The grace period, if instituted by a plan, cannot extend beyond the 15th day of the third month after the plan year ends (the “2 and ½ month” rule) and must apply to all plan participants. For calendar plan years ending December 31, 2005, the 2 and ½ month grace period would end on March 15, 2006. (Thus a participant in a plan which runs on January 1, 2005 through December 31, 2005 would have until March 15, 2006 to incur expenses (receive services) which can be reimbursed from his/her 2005 annual election amount as if those expenses had in fact been incurred in 2005.) The grace period for any given plan year would apply to any participant in an FSA as of the last day of the plan year.

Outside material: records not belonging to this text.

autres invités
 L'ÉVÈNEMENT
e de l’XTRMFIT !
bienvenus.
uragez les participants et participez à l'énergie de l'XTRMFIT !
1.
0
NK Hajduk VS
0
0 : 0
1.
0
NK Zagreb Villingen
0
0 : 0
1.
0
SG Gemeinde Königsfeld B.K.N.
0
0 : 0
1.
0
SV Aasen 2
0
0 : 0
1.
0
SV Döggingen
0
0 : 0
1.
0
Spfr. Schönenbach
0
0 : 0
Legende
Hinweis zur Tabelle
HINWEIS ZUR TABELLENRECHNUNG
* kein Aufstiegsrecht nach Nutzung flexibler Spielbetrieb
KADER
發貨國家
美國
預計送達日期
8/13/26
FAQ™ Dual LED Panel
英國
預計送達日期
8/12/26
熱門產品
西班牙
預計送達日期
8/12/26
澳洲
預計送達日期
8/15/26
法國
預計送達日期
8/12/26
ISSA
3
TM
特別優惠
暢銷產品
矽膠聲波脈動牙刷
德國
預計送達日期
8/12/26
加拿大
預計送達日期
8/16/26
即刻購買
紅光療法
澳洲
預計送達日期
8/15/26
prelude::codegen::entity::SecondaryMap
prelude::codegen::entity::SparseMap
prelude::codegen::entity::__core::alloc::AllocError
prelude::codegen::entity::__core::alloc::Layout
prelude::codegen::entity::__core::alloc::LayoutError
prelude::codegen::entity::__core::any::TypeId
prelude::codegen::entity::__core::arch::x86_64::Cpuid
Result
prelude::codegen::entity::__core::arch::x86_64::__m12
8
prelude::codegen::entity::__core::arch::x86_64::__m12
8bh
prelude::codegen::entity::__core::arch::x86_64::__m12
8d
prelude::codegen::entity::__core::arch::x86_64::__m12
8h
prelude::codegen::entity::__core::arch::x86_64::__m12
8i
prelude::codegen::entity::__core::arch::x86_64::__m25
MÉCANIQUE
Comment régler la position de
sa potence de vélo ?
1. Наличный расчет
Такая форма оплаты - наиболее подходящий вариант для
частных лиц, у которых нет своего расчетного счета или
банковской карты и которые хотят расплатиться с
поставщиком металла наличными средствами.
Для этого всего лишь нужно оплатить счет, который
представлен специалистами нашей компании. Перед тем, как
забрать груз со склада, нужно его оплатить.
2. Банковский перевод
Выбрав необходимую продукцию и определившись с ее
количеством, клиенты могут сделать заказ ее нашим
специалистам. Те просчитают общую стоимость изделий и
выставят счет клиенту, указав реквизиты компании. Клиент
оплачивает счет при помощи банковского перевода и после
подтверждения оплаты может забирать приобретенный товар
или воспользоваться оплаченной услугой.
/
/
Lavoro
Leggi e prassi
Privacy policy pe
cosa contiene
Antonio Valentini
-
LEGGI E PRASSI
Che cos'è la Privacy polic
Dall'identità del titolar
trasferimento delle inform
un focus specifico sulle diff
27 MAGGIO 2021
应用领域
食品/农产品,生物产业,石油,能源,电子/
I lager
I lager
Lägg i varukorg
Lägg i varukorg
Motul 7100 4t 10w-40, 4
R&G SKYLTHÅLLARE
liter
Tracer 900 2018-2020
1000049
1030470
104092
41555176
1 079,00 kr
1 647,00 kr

Plan documents must be amended prior to the end of a plan year in order to take advantage of the grace period for that plan year (and subsequent plan years). Any monies not used prior to the end of the grace period are subject to the “use-it-or-lose-it” rule and would be forfeited. (Funds remaining after the grace period cannot be cashed out or carried over to the next plan year.) Under the IRS Notice 2005-42, the employer can continue to provide a “run-out” period during which participants can be reimbursed for claims incurred during the plan year and the grace period.

As mentioned, the grace period is optional. For plan years ending July 31, 2005 or later, HFS customers can amend their current plan to permit a 2.5 month grace period with a 45 day “run-out” period. There will be a $5.00 per participant charge per plan year for this service ($125 minimum), which will be billed upon implementing this change and at the beginning of each plan year.